“Le istituzioni non possono e non devono essere neutrali di fronte alla vicenda di Giulio Regeni per questo ho voluto recuperare e riaffiggere questo striscione. Non si tratta di un gesto simbolico fine a sé stesso, ma di un atto di responsabilità verso la verità, la giustizia e la tutela dei diritti umani, che sono valori fondanti della nostra democrazia”.
Con queste parole il Sindaco di Sassuolo Matteo Mesini, nel decennale dalla scomparsa di Giulio Regeni, annuncia la decisione di riaffiggere al balcone del Municipio lo striscione “Verità per Giulio Regeni”, rimosso negli anni scorsi dalla precedente amministrazione.
Giulio Regeni, giovane ricercatore italiano dell’Università di Cambridge, scomparve al Cairo il 25 gennaio 2016 mentre svolgeva il suo lavoro di studio e ricerca. Il suo corpo fu ritrovato alcuni giorni dopo, con evidenti segni di tortura. Da allora, nonostante anni di indagini, processi e richieste formali da parte della magistratura italiana, non è stata ancora fatta piena luce sulle responsabilità della sua morte. Una vicenda che ha scosso profondamente l’opinione pubblica e che continua a rappresentare una ferita aperta per l’Italia e per la comunità internazionale.
“A dieci anni di distanza – prosegue il Sindaco – la storia di Giulio Regeni continua a interrogarci come cittadini e come istituzioni. Ricordarlo significa ribadire che la vita, la libertà di ricerca, la dignità della persona e il rispetto dei diritti umani non sono negoziabili. Una scelta profondamente sentita, che nasce dal dovere morale e civile di non dimenticare e di prendere posizione di fronte a una delle pagine più dolorose della recente storia del nostro Paese”.

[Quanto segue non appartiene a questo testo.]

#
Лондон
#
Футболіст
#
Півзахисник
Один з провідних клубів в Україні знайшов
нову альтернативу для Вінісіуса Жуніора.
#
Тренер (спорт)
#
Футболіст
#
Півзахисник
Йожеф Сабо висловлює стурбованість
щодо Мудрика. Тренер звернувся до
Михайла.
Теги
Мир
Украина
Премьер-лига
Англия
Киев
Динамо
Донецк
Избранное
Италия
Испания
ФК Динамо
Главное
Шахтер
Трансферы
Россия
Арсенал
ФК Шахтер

“A nome dell’intera comunità sassolese – aggiunge il Sindaco di Sassuolo Matteo Mesini – voglio stringermi con rispetto e affetto ai genitori di Giulio e a tutta la sua famiglia. Il loro dolore è un dolore che riguarda ciascuno di noi. La loro determinazione nel chiedere verità e giustizia rappresenta un esempio altissimo di dignità civile che merita sostegno, vicinanza e rispetto”.

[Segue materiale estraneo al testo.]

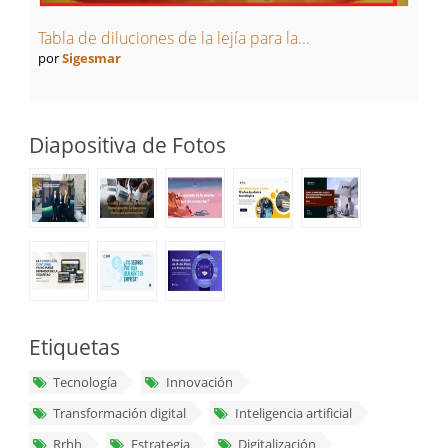
Tabla de diluciones de la lejía para la...
por
Sigesmar
Diapositiva de Fotos
Etiquetas
Tecnología
Innovación
Transformación digital
Inteligencia artificial
Rrhh
Estrategia
Digitalización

Lo striscione esposto sul Municipio vuole essere un segno visibile e permanente di questa vicinanza e di questo impegno. Un messaggio rivolto ai cittadini, alle altre istituzioni e alla comunità internazionale: Sassuolo non dimentica Giulio Regeni e continua a chiedere con forza che venga fatta piena luce su quanto accaduto.
“La giustizia non è una bandiera di parte – conclude il Sindaco – ma un valore universale. Finché non ci sarà verità per Giulio Regeni, il nostro dovere sarà quello di continuare a ricordarlo e a pretendere risposte, senza ambiguità e senza silenzi”.